In preparation for the experience, I spent the day fasting. As the scheduled time for communion began to approach, I found myself craving fresh fruits and vegetables. Fortunately, I had the presence of mind to recognize that these cravings were distractions and did not give into temptation.
I joined up with two other pilgrims, Dan and David. The first task that faced us was to choose the flavors and toppings with which we would be grappling. David and I both opted for basic flavors like chocolate and vanilla matched with coffee-flavored ice creams. Dan chose to divide his flavors evenly between chocolate flavors and fruit sherbets.
We took to our respective Earthquakes like prizefighters, trying different approaches, working different areas.
After about 30 minutes, David took a look at the melting swirl of colors in Dan’s bowl. “Dan, yours looks like a clown melted,” he said. A moment later he added, “I honestly don’t think I can do this. I don’t care if I don’t finish this, I still have my dignity.”

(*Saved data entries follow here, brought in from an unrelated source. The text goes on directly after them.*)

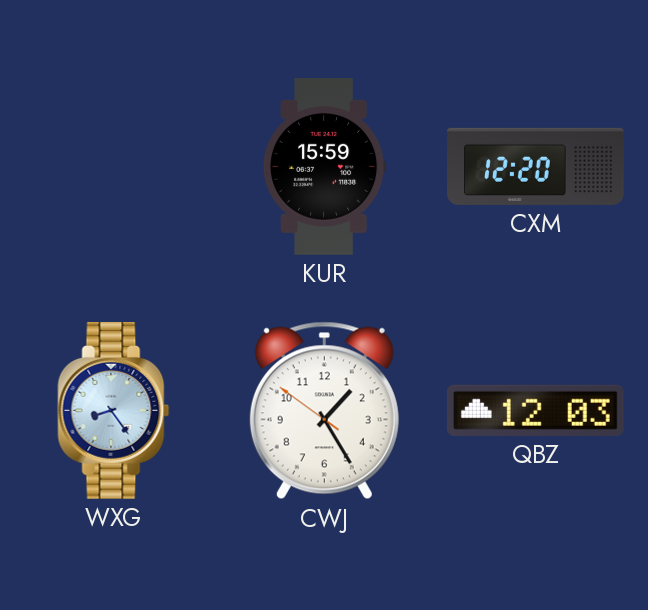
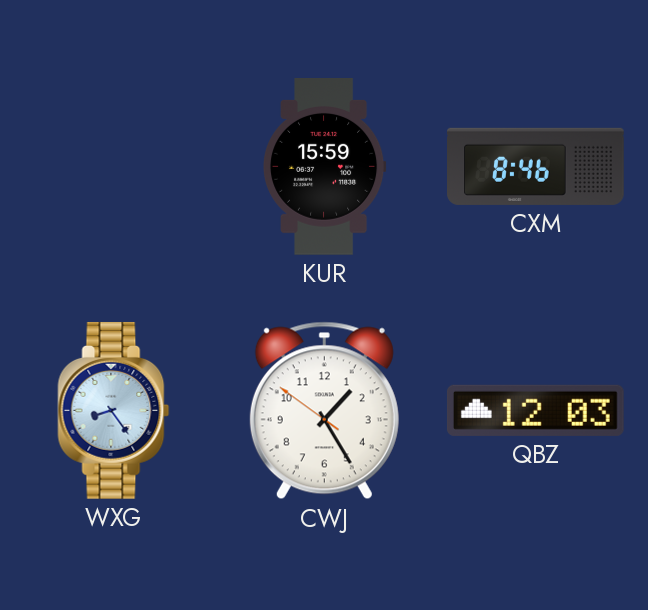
CXM: 12:20 -> 8:46
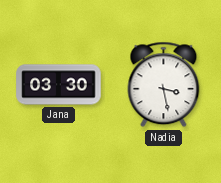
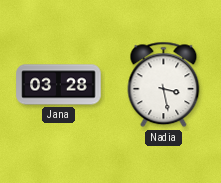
Jana: 03:30 -> 03:28
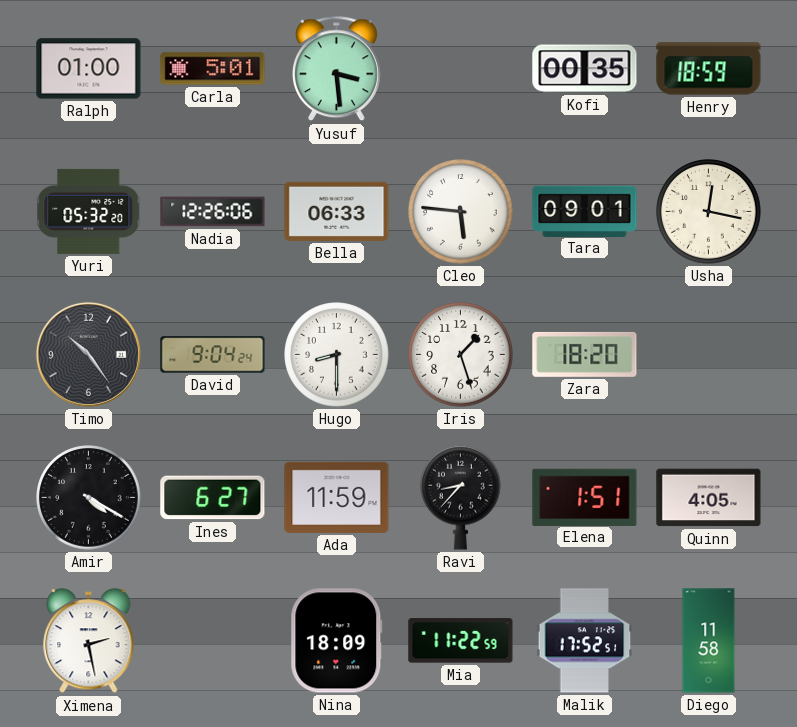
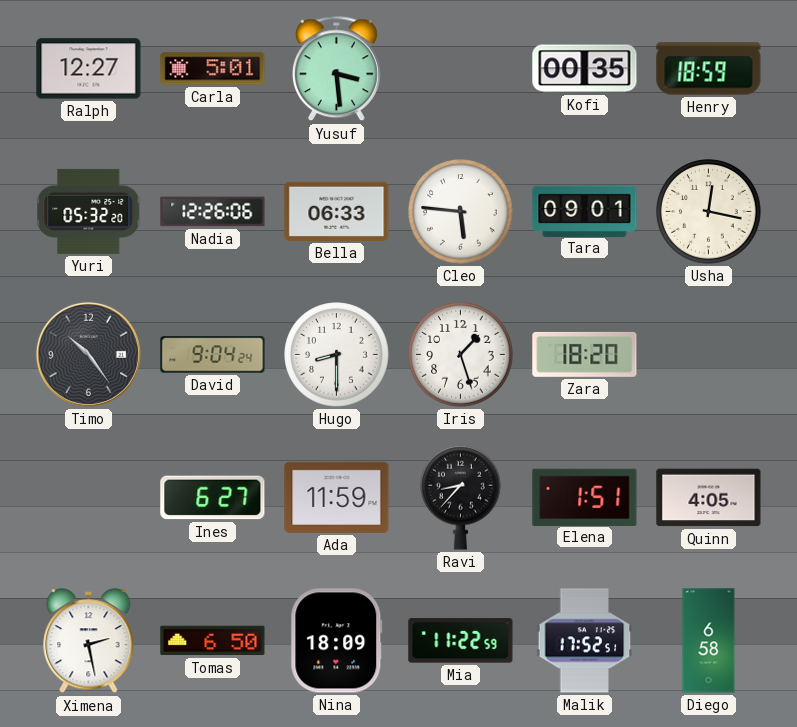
Ralph: 01:00 -> 12:27
Amir: 4:20 -> none
Tomas: none -> 6:50
Diego: 11:58 -> 6:58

Dan responded, “I guess you can call the life of loserdom ‘dignity.’ “
“Do you really think you’ll be able to do it?”
“You don’t know how bad I want that brass plaque.”
A few grueling minutes later, Dan announced, “I’m glad that there’s no rule against going to the bathroom.” He then got up and disappeared into the men’s room. When he returned, he was strangely reenergized.
I decided to follow his cue and went to the bathroom myself. I took a long look in the mirror. All right, kid, I thought, you can do this. And then I walked meekly back to the table. I was shaking all over. My stomach was freezing cold and churning steadily. I had a hard time getting my eyes to focus.
“You’ve got seven minutes left,” said David.
I looked at my bowl. There was just too much still there—at least a scoop and a half of ice cream, gelatinous gobs of caramel, airy fluffs of whipped cream. But then something happened: “Stairway to Heaven” came on the radio. I put my head down and began shoveling in the ice cream at a sickening rate. I was on an escalator to victory.
Just as the song was reaching its climactic guitar solo, I threw my spoon into the empty bowl and raised my hand in a triumphant thumbs-up. Robert Plant belted out, “And as we wind on down the road, our shadows taller than our souls, there walks a lady we all know-we-oh!”
“How often do people try to do this?” Dan asked our waiter.
“Well, somebody tries nearly every time I work. But only maybe one in every 10 actually succeeds.”
One in 10. Dan and I have now joined the ranks of one of the most elite cadres in all of the culinary arts.